AI in Gastroenterology Research Review and Clinical Insights

Objective

This review collected evidence on how artificial intelligence AI in Gastroenterology is applied. The study analyzes the use of AI from two major perspectives including different types of endoscopic technologies and various gastrointestinal diseases. It also outlines key challenges and future research directions in this domain.

Background

With the rapid growth of computational power and an increasing volume of available medical data,AI in Gastroenterology development has accelerated. Machine learning ML techniques have become central to endoscopic image analysis. AI tools are now widely used to support clinicians by enhancing accuracy and efficiency in gastrointestinal endoscopy and reducing clinical workload.

AI applications in gastroenterology and endoscopy research

Methods

The PubMed database was searched using keywords related to AI, ML, deep learning DL, convolutional neural networks, and several endoscopic methods including white light endoscopy WLE, narrow band imaging NBI, magnifying endoscopy with narrow band imaging ME NBI, chromoendoscopy, endocytoscopy EC, and capsule endoscopy CE. Relevant studies were reviewed and discussed in detail.AI Hospitals in China: Tsinghua Agent Hospital 2025 Developments

Conclusions

This review summarizes the fundamental concepts of AI, ML, and DL, and presents applications of AI across multiple endoscope types and gastrointestinal diseases.

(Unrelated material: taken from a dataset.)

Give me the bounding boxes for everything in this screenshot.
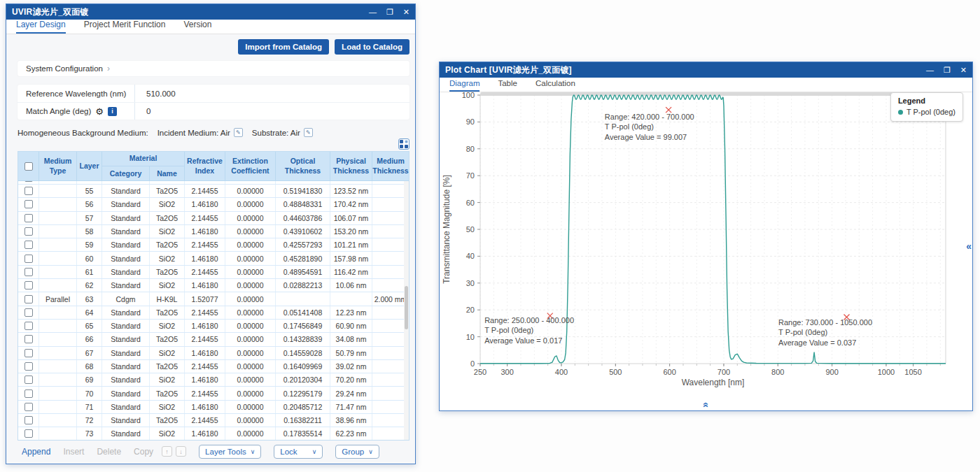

It also highlights existing challenges and prospects for clinical AI adoption. While AI has solved some clinical problems, further advancements and broader clinical integration are still necessary.


Introduction

Artificial intelligence originated in the 1950s during the Dartmouth Conference where researchers aimed to design machines capable of replicating human cognitive processes. AI refers to computational methods that imitate or extend human intelligence, enabling machine based reasoning. Over the past 70 years, AI has expanded into healthcare, finance, education, and many other domains.

AI in gastroenterology, physicians interpret large volumes of endoscopic images, creating fatigue and limiting diagnostic accuracy. To support clinical workflows and improve decision making, AI based tools have been developed to automatically segment lesions and analyze endoscopic images. These technologies assist in diagnosis, treatment planning, and prognosis evaluation. However, AI development in gastrointestinal medicine faces challenges including data acquisition, cleaning, and standardization. Clinical acceptance by medical staff also plays a key role in the adoption of AI systems.

This review introduces the classification of AI techniques and evaluates AI applications in two areas: different types of endoscopes and various gastrointestinal diseases. It also discusses the main challenges and future directions for AI in gastroenterology.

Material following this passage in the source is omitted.